EXERCISE DATA ->
------------------------------------------------------------

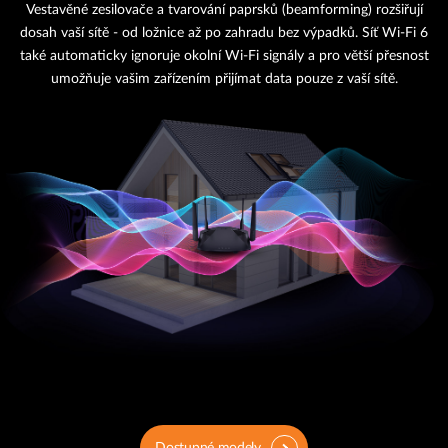
Vestavěné zesilovače a tvarování paprsků (beamforming) rozšiřují
dosah vaší sítě - od ložnice až po zahradu bez výpadků. Síť Wi-Fi 6
také automaticky ignoruje okolní Wi-Fi signály a pro větší přesnost
umožňuje vašim zařízením přijímat data pouze z vaší sítě.
Dostupné modely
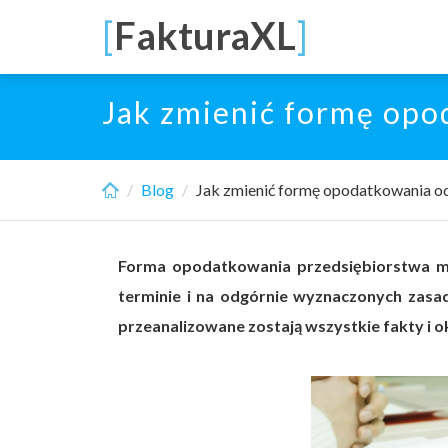
Skip
[
FakturaXL
]
to
main
content
Jak zmienić formę op
Blog
Jak zmienić formę opodatkowania o
Forma opodatkowania przedsiębiorstwa m
terminie i na odgórnie wyznaczonych zasa
przeanalizowane zostają wszystkie fakty i o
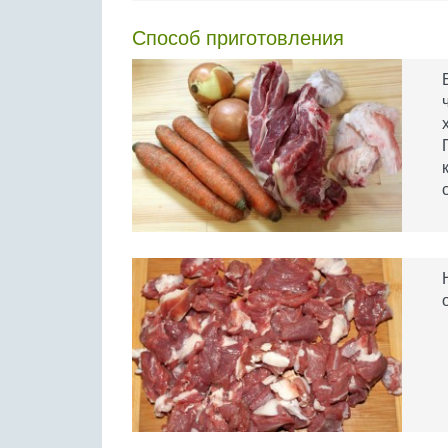
Способ приготовления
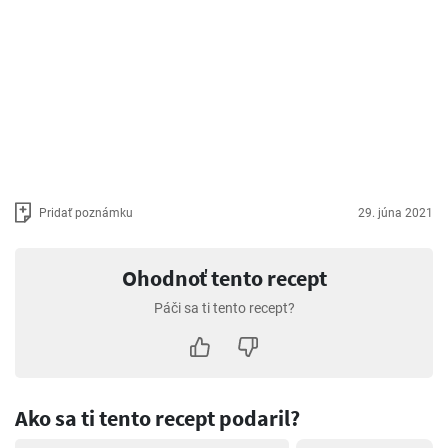
Pridať poznámku
29. júna 2021
Ohodnoť tento recept
Páči sa ti tento recept?
Ako sa ti tento recept podaril?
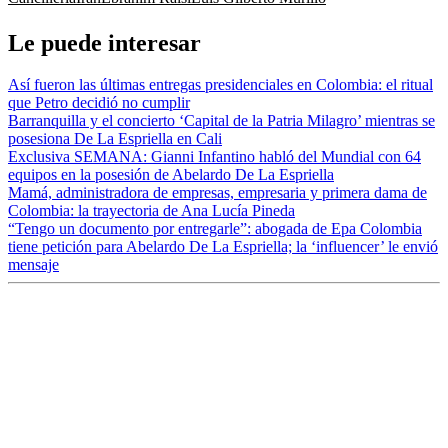
Le puede interesar
Así fueron las últimas entregas presidenciales en Colombia: el ritual
que Petro decidió no cumplir
Barranquilla y el concierto ‘Capital de la Patria Milagro’ mientras se
posesiona De La Espriella en Cali
Exclusiva SEMANA: Gianni Infantino habló del Mundial con 64
equipos en la posesión de Abelardo De La Espriella
Mamá, administradora de empresas, empresaria y primera dama de
Colombia: la trayectoria de Ana Lucía Pineda
“Tengo un documento por entregarle”: abogada de Epa Colombia
tiene petición para Abelardo De La Espriella; la ‘influencer’ le envió
mensaje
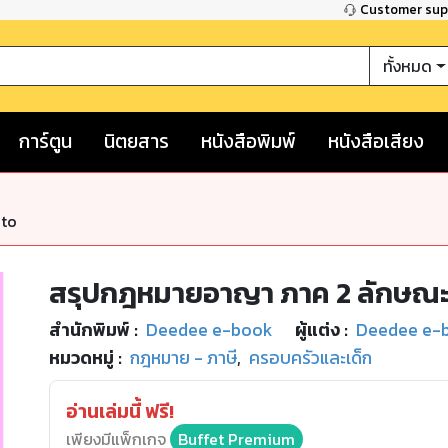
Customer su
ทั้งหมด
การ์ตูน
นิตยสาร
หนังสือพิมพ์
หนังสือเสียง
nto
สรุปกฎหมายอาญา ภาค 2 ลักษณะ 
สำนักพิมพ์
:
Deedee e-book
ผู้แต่ง :
Deedee e-
หมวดหมู่
:
กฎหมาย - ภาษี
,
ครอบครัวและเด็ก
อ่านเล่มนี้ ฟรี!
เพียงมีแพ็กเกจ
Buffet Premium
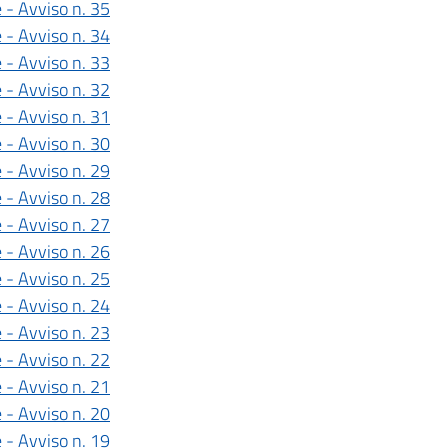
 - Avviso n. 35
 - Avviso n. 34
 - Avviso n. 33
 - Avviso n. 32
 - Avviso n. 31
 - Avviso n. 30
 - Avviso n. 29
 - Avviso n. 28
 - Avviso n. 27
 - Avviso n. 26
 - Avviso n. 25
 - Avviso n. 24
 - Avviso n. 23
 - Avviso n. 22
 - Avviso n. 21
 - Avviso n. 20
 - Avviso n. 19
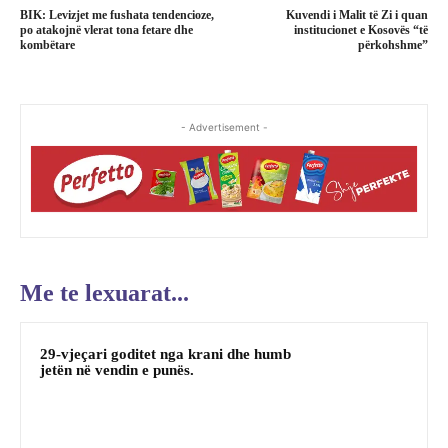
BIK: Levizjet me fushata tendencioze,
Kuvendi i Malit të Zi i quan
po atakojnë vlerat tona fetare dhe
institucionet e Kosovës “të
kombëtare
përkohshme”
- Advertisement -
Me te lexuarat...
29-vjeçari goditet nga krani dhe humb
jetën në vendin e punës.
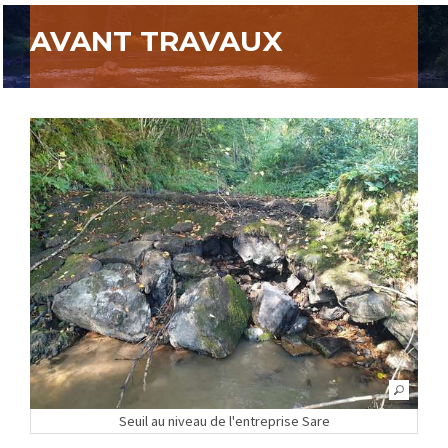
AVANT TRAVAUX
Seuil au niveau de l'entreprise Sare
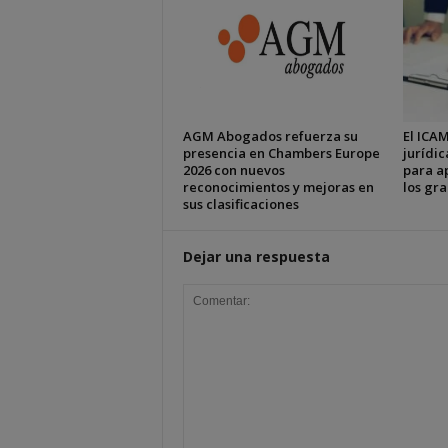
AGM Abogados refuerza su
El ICAM
presencia en Chambers Europe
jurídic
2026 con nuevos
para ap
reconocimientos y mejoras en
los gr
sus clasificaciones
Dejar una respuesta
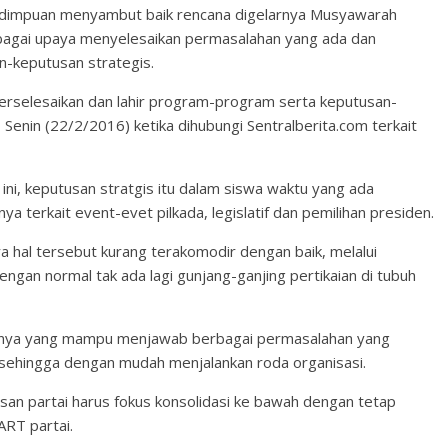
Sidimpuan menyambut baik rencana digelarnya Musyawarah
sebagai upaya menyelesaikan permasalahan yang ada dan
-keputusan strategis.
terselesaikan dan lahir program-program serta keputusan-
, Senin (22/2/2016) ketika dihubungi Sentralberita.com terkait
ni, keputusan stratgis itu dalam siswa waktu yang ada
a terkait event-evet pilkada, legislatif dan pemilihan presiden.
nya hal tersebut kurang terakomodir dengan baik, melalui
ngan normal tak ada lagi gunjang-ganjing pertikaian di tubuh
inya yang mampu menjawab berbagai permasalahan yang
, sehingga dengan mudah menjalankan roda organisasi.
n partai harus fokus konsolidasi ke bawah dengan tetap
RT partai.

------------------------------------------------------------

EXERCISE REQUIREMENTS ->
Without the pictures, retype each line of the records above exactly.

PROBLEM SOLUTION ->
Vestavěné zesilovače a tvarování paprsků (beamforming) rozšiřují
dosah vaší sítě - od ložnice až po zahradu bez výpadků. Síť Wi-Fi 6
také automaticky ignoruje okolní Wi-Fi signály a pro větší přesnost
umožňuje vašim zařízením přijímat data pouze z vaší sítě.
Dostupné modely
Skip
[
FakturaXL
]
to
main
content
Jak zmienić formę op
Blog
Jak zmienić formę opodatkowania o
Forma opodatkowania przedsiębiorstwa m
terminie i na odgórnie wyznaczonych zasa
przeanalizowane zostają wszystkie fakty i o
Способ приготовления
Pridať poznámku
29. júna 2021
Ohodnoť tento recept
Páči sa ti tento recept?
Ako sa ti tento recept podaril?
Le puede interesar
Así fueron las últimas entregas presidenciales en Colombia: el ritual
que Petro decidió no cumplir
Barranquilla y el concierto ‘Capital de la Patria Milagro’ mientras se
posesiona De La Espriella en Cali
Exclusiva SEMANA: Gianni Infantino habló del Mundial con 64
equipos en la posesión de Abelardo De La Espriella
Mamá, administradora de empresas, empresaria y primera dama de
Colombia: la trayectoria de Ana Lucía Pineda
“Tengo un documento por entregarle”: abogada de Epa Colombia
tiene petición para Abelardo De La Espriella; la ‘influencer’ le envió
mensaje
Customer su
ทั้งหมด
การ์ตูน
นิตยสาร
หนังสือพิมพ์
หนังสือเสียง
nto
สรุปกฎหมายอาญา ภาค 2 ลักษณะ 
สำนักพิมพ์
:
Deedee e-book
ผู้แต่ง :
Deedee e-
หมวดหมู่
:
กฎหมาย - ภาษี
,
ครอบครัวและเด็ก
อ่านเล่มนี้ ฟรี!
เพียงมีแพ็กเกจ
Buffet Premium
 - Avviso n. 35
 - Avviso n. 34
 - Avviso n. 33
 - Avviso n. 32
 - Avviso n. 31
 - Avviso n. 30
 - Avviso n. 29
 - Avviso n. 28
 - Avviso n. 27
 - Avviso n. 26
 - Avviso n. 25
 - Avviso n. 24
 - Avviso n. 23
 - Avviso n. 22
 - Avviso n. 21
 - Avviso n. 20
 - Avviso n. 19
BIK: Levizjet me fushata tendencioze,
Kuvendi i Malit të Zi i quan
po atakojnë vlerat tona fetare dhe
institucionet e Kosovës “të
kombëtare
përkohshme”
- Advertisement -
Me te lexuarat...
29-vjeçari goditet nga krani dhe humb
jetën në vendin e punës.
AVANT TRAVAUX
Seuil au niveau de l'entreprise Sare
AGM Abogados refuerza su
El ICAM
presencia en Chambers Europe
jurídic
2026 con nuevos
para ap
reconocimientos y mejoras en
los gr
sus clasificaciones
Dejar una respuesta
Sidimpuan menyambut baik rencana digelarnya Musyawarah
sebagai upaya menyelesaikan permasalahan yang ada dan
-keputusan strategis.
terselesaikan dan lahir program-program serta keputusan-
, Senin (22/2/2016) ketika dihubungi Sentralberita.com terkait
ni, keputusan stratgis itu dalam siswa waktu yang ada
a terkait event-evet pilkada, legislatif dan pemilihan presiden.
nya hal tersebut kurang terakomodir dengan baik, melalui
ngan normal tak ada lagi gunjang-ganjing pertikaian di tubuh
inya yang mampu menjawab berbagai permasalahan yang
, sehingga dengan mudah menjalankan roda organisasi.
n partai harus fokus konsolidasi ke bawah dengan tetap
RT partai.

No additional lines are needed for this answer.